EXTRACTED RECORDS: Begin

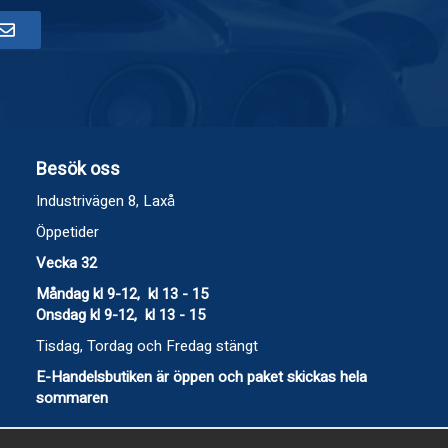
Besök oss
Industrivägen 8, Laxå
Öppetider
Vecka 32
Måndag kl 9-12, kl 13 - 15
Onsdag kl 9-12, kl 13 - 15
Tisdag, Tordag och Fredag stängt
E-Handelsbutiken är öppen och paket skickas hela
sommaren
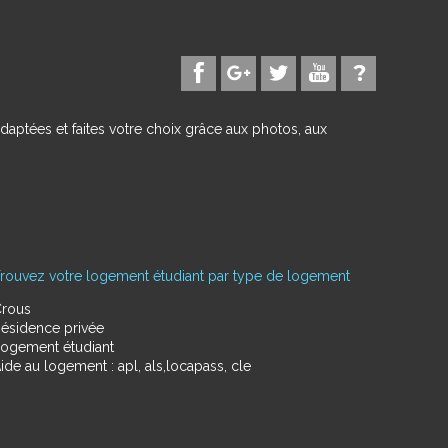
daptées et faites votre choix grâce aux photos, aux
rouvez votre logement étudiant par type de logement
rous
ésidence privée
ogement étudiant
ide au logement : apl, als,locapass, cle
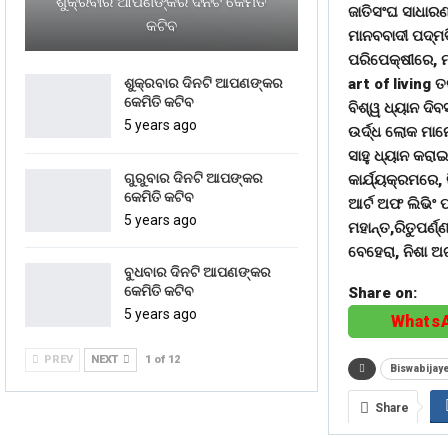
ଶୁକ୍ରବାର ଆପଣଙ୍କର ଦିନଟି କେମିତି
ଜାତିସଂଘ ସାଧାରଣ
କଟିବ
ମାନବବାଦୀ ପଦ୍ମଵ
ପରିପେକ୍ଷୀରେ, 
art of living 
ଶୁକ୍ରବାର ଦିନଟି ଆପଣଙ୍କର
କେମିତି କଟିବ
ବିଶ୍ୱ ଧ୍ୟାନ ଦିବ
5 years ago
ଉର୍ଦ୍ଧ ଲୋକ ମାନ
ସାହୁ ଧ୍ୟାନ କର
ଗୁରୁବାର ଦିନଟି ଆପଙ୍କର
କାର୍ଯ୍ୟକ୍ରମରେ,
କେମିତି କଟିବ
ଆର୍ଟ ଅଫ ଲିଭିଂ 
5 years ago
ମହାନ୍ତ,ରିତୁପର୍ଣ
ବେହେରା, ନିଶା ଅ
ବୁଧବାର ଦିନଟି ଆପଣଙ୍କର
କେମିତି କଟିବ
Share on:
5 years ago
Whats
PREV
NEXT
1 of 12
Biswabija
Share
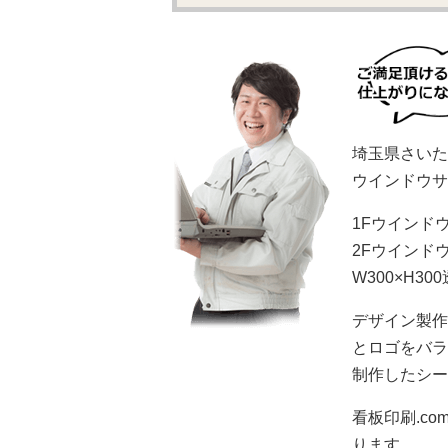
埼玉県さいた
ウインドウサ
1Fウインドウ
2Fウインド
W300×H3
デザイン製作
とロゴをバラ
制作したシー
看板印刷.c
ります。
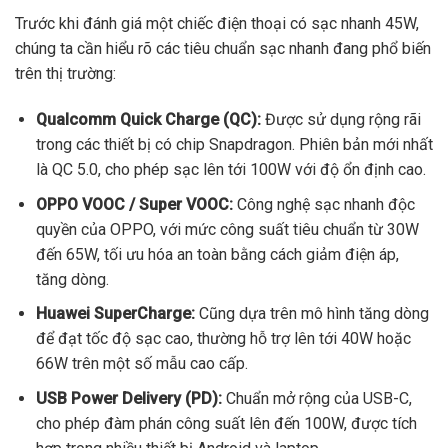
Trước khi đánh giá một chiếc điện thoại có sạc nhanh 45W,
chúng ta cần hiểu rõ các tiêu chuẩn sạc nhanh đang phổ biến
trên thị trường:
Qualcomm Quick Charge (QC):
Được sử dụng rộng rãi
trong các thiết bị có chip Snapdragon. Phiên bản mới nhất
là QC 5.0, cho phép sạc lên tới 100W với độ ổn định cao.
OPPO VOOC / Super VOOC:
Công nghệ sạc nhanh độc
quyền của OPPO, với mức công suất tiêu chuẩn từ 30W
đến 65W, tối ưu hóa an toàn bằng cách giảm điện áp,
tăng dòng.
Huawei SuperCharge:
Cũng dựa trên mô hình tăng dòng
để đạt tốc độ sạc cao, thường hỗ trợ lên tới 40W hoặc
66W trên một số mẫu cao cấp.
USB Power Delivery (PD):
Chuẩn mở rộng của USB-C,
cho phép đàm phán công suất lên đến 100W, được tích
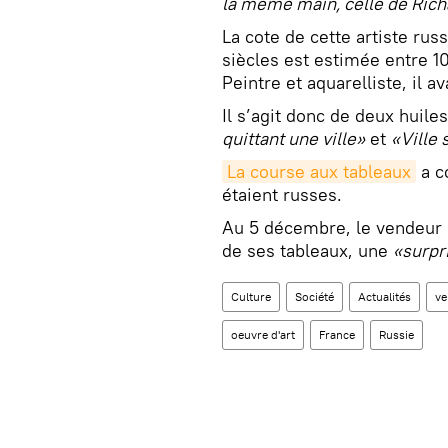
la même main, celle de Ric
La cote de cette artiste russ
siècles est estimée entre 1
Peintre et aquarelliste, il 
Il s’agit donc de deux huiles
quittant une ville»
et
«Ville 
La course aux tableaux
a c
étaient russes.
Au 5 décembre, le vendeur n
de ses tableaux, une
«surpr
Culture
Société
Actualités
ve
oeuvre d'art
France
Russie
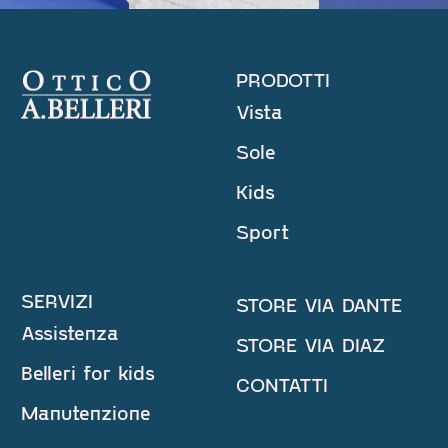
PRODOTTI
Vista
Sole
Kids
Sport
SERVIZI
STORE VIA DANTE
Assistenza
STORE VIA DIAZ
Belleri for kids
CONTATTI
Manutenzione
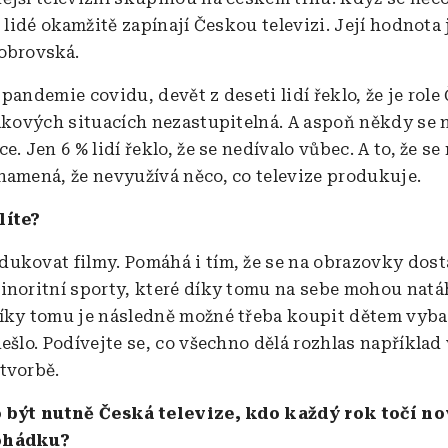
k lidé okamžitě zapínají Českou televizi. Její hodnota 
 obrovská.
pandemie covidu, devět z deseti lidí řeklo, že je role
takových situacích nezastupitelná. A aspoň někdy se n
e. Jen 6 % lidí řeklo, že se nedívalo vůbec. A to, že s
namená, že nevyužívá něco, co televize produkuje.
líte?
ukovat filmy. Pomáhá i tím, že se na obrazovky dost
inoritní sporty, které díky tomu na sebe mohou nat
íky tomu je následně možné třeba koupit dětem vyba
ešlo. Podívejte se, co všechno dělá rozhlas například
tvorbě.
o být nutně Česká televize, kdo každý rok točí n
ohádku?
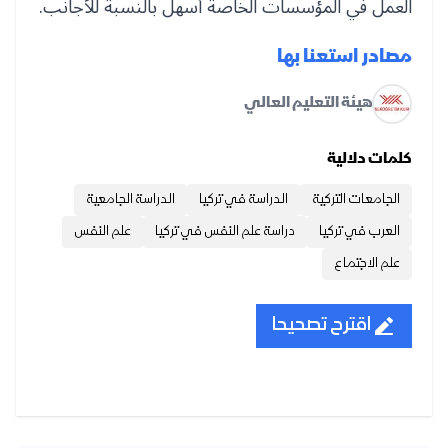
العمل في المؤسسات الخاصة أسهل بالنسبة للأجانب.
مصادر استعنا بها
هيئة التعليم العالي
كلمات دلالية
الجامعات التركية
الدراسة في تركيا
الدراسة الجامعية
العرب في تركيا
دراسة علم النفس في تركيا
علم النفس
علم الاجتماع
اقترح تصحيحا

EXTRACTED RECORDS: End

**WHAT TO DO:** Would you return all of the data above word for word, omitting every picture?

**EXERCISE ANSWER:**
Besök oss
Industrivägen 8, Laxå
Öppetider
Vecka 32
Måndag kl 9-12, kl 13 - 15
Onsdag kl 9-12, kl 13 - 15
Tisdag, Tordag och Fredag stängt
E-Handelsbutiken är öppen och paket skickas hela
sommaren
daptées et faites votre choix grâce aux photos, aux
rouvez votre logement étudiant par type de logement
rous
ésidence privée
ogement étudiant
ide au logement : apl, als,locapass, cle
ଶୁକ୍ରବାର ଆପଣଙ୍କର ଦିନଟି କେମିତି
ଜାତିସଂଘ ସାଧାରଣ
କଟିବ
ମାନବବାଦୀ ପଦ୍ମଵ
ପରିପେକ୍ଷୀରେ, 
art of living 
ଶୁକ୍ରବାର ଦିନଟି ଆପଣଙ୍କର
କେମିତି କଟିବ
ବିଶ୍ୱ ଧ୍ୟାନ ଦିବ
5 years ago
ଉର୍ଦ୍ଧ ଲୋକ ମାନ
ସାହୁ ଧ୍ୟାନ କର
ଗୁରୁବାର ଦିନଟି ଆପଙ୍କର
କାର୍ଯ୍ୟକ୍ରମରେ,
କେମିତି କଟିବ
ଆର୍ଟ ଅଫ ଲିଭିଂ 
5 years ago
ମହାନ୍ତ,ରିତୁପର୍ଣ
ବେହେରା, ନିଶା ଅ
ବୁଧବାର ଦିନଟି ଆପଣଙ୍କର
କେମିତି କଟିବ
Share on:
5 years ago
Whats
PREV
NEXT
1 of 12
Biswabija
Share
埼玉県さいた
ウインドウサ
1Fウインドウ
2Fウインド
W300×H3
デザイン製作
とロゴをバラ
制作したシー
看板印刷.c
ります。
Trước khi đánh giá một chiếc điện thoại có sạc nhanh 45W,
chúng ta cần hiểu rõ các tiêu chuẩn sạc nhanh đang phổ biến
trên thị trường:
Qualcomm Quick Charge (QC):
Được sử dụng rộng rãi
trong các thiết bị có chip Snapdragon. Phiên bản mới nhất
là QC 5.0, cho phép sạc lên tới 100W với độ ổn định cao.
OPPO VOOC / Super VOOC:
Công nghệ sạc nhanh độc
quyền của OPPO, với mức công suất tiêu chuẩn từ 30W
đến 65W, tối ưu hóa an toàn bằng cách giảm điện áp,
tăng dòng.
Huawei SuperCharge:
Cũng dựa trên mô hình tăng dòng
để đạt tốc độ sạc cao, thường hỗ trợ lên tới 40W hoặc
66W trên một số mẫu cao cấp.
USB Power Delivery (PD):
Chuẩn mở rộng của USB-C,
cho phép đàm phán công suất lên đến 100W, được tích
la même main, celle de Ric
La cote de cette artiste russ
siècles est estimée entre 1
Peintre et aquarelliste, il 
Il s’agit donc de deux huiles
quittant une ville»
et
«Ville 
La course aux tableaux
a c
étaient russes.
Au 5 décembre, le vendeur n
de ses tableaux, une
«surpr
Culture
Société
Actualités
ve
oeuvre d'art
France
Russie
PRODOTTI
Vista
Sole
Kids
Sport
SERVIZI
STORE VIA DANTE
Assistenza
STORE VIA DIAZ
Belleri for kids
CONTATTI
Manutenzione
k lidé okamžitě zapínají Českou televizi. Její hodnota 
 obrovská.
pandemie covidu, devět z deseti lidí řeklo, že je role
takových situacích nezastupitelná. A aspoň někdy se n
e. Jen 6 % lidí řeklo, že se nedívalo vůbec. A to, že s
namená, že nevyužívá něco, co televize produkuje.
líte?
ukovat filmy. Pomáhá i tím, že se na obrazovky dost
inoritní sporty, které díky tomu na sebe mohou nat
íky tomu je následně možné třeba koupit dětem vyba
ešlo. Podívejte se, co všechno dělá rozhlas například
tvorbě.
o být nutně Česká televize, kdo každý rok točí n
ohádku?
العمل في المؤسسات الخاصة أسهل بالنسبة للأجانب.
مصادر استعنا بها
هيئة التعليم العالي
كلمات دلالية
الجامعات التركية
الدراسة في تركيا
الدراسة الجامعية
العرب في تركيا
دراسة علم النفس في تركيا
علم النفس
علم الاجتماع
اقترح تصحيحا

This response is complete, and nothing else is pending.